I knew this problem and it is easier to see that the chocolate table is not right: the big triangle and the smaller ones should be similar but it would imply that 5/13 is equal to 3/8 as well as to 2/5 as manipulated with the chocolate pieces. You do not even need to calculate this.

You can see it if you draw it with a fine pencil.

Assumptions are what humans do best

"Nom, Nom."
- Mind your decisions, 2024.

7:44 before u put the outline over the bottom triangle could anyone else see the dip in the centre?

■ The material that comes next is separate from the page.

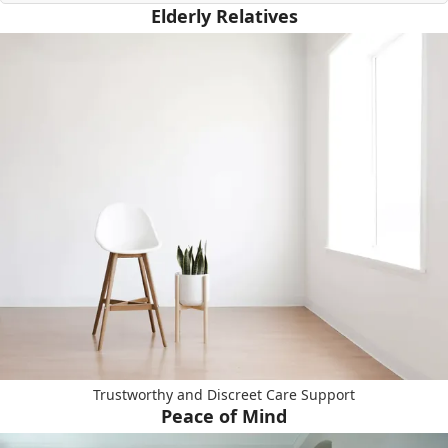
Elderly Relatives
Trustworthy and Discreet Care Support
Peace of Mind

for the “diagram”, the two “right triangles” are not similar, meaning the larger right triangle isn’t actually a triangle, its a quadrilateral

It went to Hell.

So this is a very big mystery. Almost like with English pronunciation.
Tak toto je veľmi veľká záhada. Skoro ako s výslovnosťou angličtiny.
😄

The angle of the triangle got less steep

I can see the edge slightly protruded..

Very easy: the two triangles are NOT triangles, but quadrangles differing in area.

Hmm, it seem there another question, how much area that has been lost based only in picture 2?

The red herring of this problem is the “3 cm” dimension introduced at 1:19.

Height of the small triangle in the right corner should be 25/13.

Damm, for one second I thought "how do you know that the hight of the overall triangle is 2cm at 5cm" (which would have lead me to "this is not a true triangle, therefore the first calculation must be wrong"). But I then assumed "oh, it is probably a true triangle, because he would not tell us so if it isn't ...".